Das Fahrzeug war einer Polizeistreife in Soltau aufgefallen. Auf Anhaltesignale reagierte der Fahrzeugführer nicht, sondern erhöhte seine Geschwindigkeit bei winterglatter und schneebedeckter Fahrbahn auf etwa 100 Stundenkilometer.

Vor einer Straßensperre der Polizei in Dorfmark bog er ins Wohngebiet ab und beschädigte dort auf seiner Flucht eine Hecke und einen Zaun.

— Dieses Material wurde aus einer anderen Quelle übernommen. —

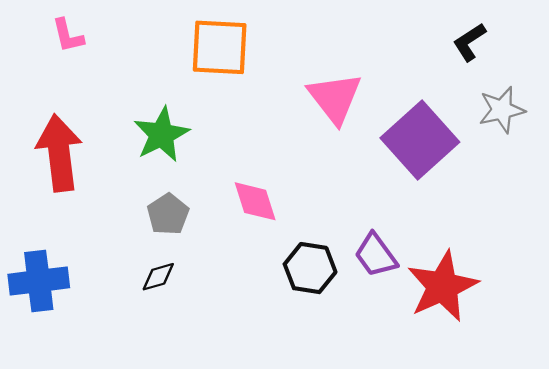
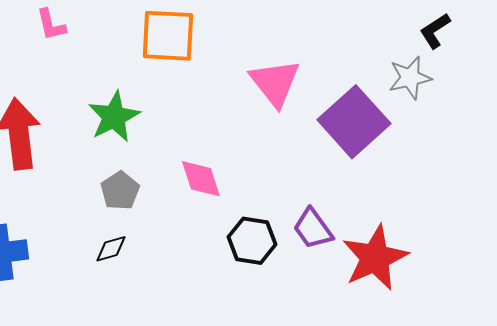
pink L-shape: (68, 36) -> (51, 25), moved
black L-shape: (469, 42) -> (435, 31), moved
gray star: (502, 110) -> (410, 78), moved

Anschließend gelangte er auf die L163 zurück und setze seine Fahrt mit etwa 110 Stundenkilometern auf der B 209 in Richtung Walsrode fort. Innerhalb geschlossener Ortschaften fuhr er meist 80.

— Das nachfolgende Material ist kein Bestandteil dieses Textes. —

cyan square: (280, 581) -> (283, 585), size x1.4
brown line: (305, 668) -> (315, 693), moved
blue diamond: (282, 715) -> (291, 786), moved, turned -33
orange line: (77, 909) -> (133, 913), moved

Noch vor Walsrode wendete er und gefährdete kurz darauf ein entgegenkommendes Fahrzeug durch Fahren in den Gegenverkehr. Zudem missachtete er das Rotlicht einer Ampel in Bad Fallingbostel. Dort fuhr er auf die BAB 7 in Richtung Hamburg auf, wo er sein Fahrzeug auf 150 Stundenkilometer beschleunigte. Die hinter dem Flüchtenden befindliche Polizei verzichtete auf riskante Manöver und zog das Netz eingesetzter Funkstreifenwagen immer enger. Im Bereich Soltau prallte der Flüchtige schließlich auch noch gegen die Mittelleitplanke, fuhr aber weiter. In Evendorf verließ er die Autobahn und musste schließlich vor einer von der Polizei errichteten Straßensperre in Hützel anhalten.

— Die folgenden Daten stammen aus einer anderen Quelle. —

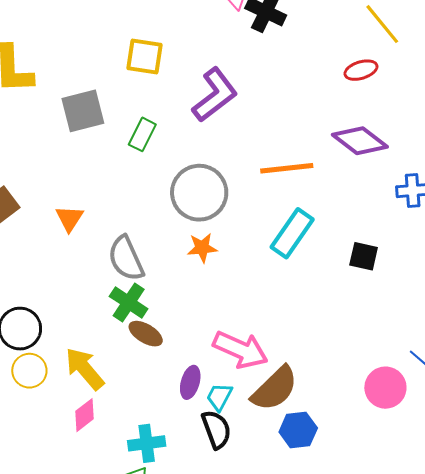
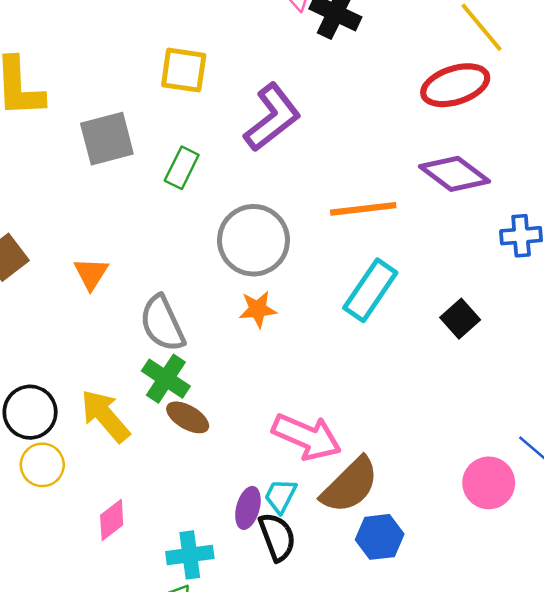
red ellipse: (361, 70) -> (455, 85), size x1.6
black square: (364, 256) -> (460, 319), turned 36
yellow arrow: (85, 369) -> (105, 416), moved
purple ellipse: (190, 382) -> (248, 508), moved

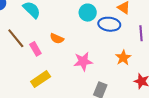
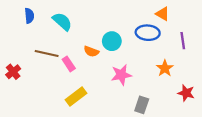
cyan circle: (88, 13) -> (112, 41), moved
brown line: (16, 38) -> (47, 54), turned -35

Seine Flucht setzte der Soltauer für einen Moment zu Fuß fort, bis er auf einem Privatgrundstück festgenommen wurde. Dabei leistete er erheblichen Widerstand und verletzte zwei Polizeibeamte leicht. Der Mann verbrachte die Nacht zur Ausnüchterung im Polizeigewahrsam. Ein Alkotest führte zu einem Wert von 1,24 Promille. Polizisten ordneten eine Blutprobe an und zogen das Fahrzeug des Mannes ein. Eine Fahrerlaubnis hat er nicht. Laut Polizeibericht ist er außerdem ein „alter Bekannter“ der Gesetzeshüter. Bereits Mitte August entzog er sich auf der Strecke Munster-Soltau durch rücksichtsloses Fahren einer Kontrolle. Damals brach die Polizei die Verfolgung ab, um insbesondere Unbeteiligte nicht zu gefährden. Die gefahrene Geschwindigkeit lag seinerzeit bei 210 Stundekilometer und mehr.

Nun erwartet den Soltauer ein Verfahren wegen Trunkenheit, Fahrens ohne Fahrerlaubnis, Straßenverkehrsgefährdung, Gefährlichen Eingriffs in den Straßenverkehr, Verkehrsunfallflucht und wegen Widerstands gegen Vollstreckungsbeamte.